Yani bir zamanların arabası, hatta bizim ancak su anda montajını yaptigimize araba; çok gerilerde kalmak üzere. Güney Kore, Almanya gibi ülkeler her yıl binlerce bu konularda doktora tezi üretiyorlar (bu arada, size cep telefonu, televizyon satan LG’nin dünyanın sayılı nükleer enerji araştırma laboratuvarlarından birisine sahip olduğunu; bizim daha ancak Rusya’ya para vererek yaptırdığımız nükleer santrallerin 1000 kat daha güçlü nükleer füzyon araştırmaları yaptığını biliyor musunuz?). Ve bu araştırmaların alt yapısı çok ileri matematik, fizik, kimya ve mühendislikten geçiyor. Artık arabalar kameralarla yola bakıyor, lazer ve radar yardımıyla çevresini tanıyor, sonra bu topladığı bilgileri değerlendirip saniyenin 10’da birlik süresi içerisinde bir sonraki hareketi için bir karar veriyor.

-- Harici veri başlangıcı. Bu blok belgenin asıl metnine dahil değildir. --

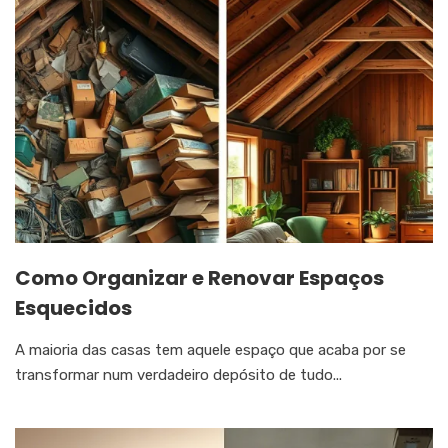
Como Organizar e Renovar Espaços
Esquecidos
A maioria das casas tem aquele espaço que acaba por se
transformar num verdadeiro depósito de tudo...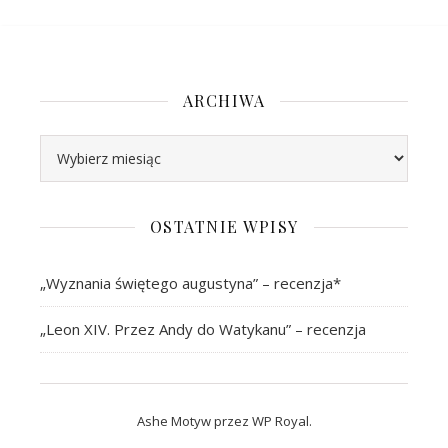
ARCHIWA
Archiwa
OSTATNIE WPISY
„Wyznania świętego augustyna” – recenzja*
„Leon XIV. Przez Andy do Watykanu” – recenzja
Ashe Motyw przez
WP Royal
.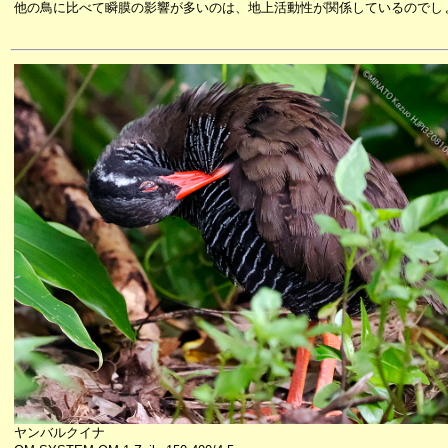
他の鳥に比べて瞬膜の影響が多いのは、地上活動性が関係しているのでし
ヤンバルクイナ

Bu bahsettiğim sistemin yüzlerce parçası beraberce çalışıyor ve inanılmaz bir matematik alt yapısı ile hareket ediyor. Her biri inanılmaz derecede karmaşık sistemler, onbinlerce yetişmiş mühendisin yıllarca süren çalışmaları ile ortaya çıkıyor. Sadece bunların geliştirilmesi de değil mesele. Çalışan sistemlerin de ne tür kanunlara uyması gerektiğini belirten çok ciddi otomotiv standartlarına da uymak zorundalar. Bu yüzlerce sistemin en küçük bir bilgisayar yazılımı, elektronik parçası dahi belli bir sertifika almadan kullanılamıyor.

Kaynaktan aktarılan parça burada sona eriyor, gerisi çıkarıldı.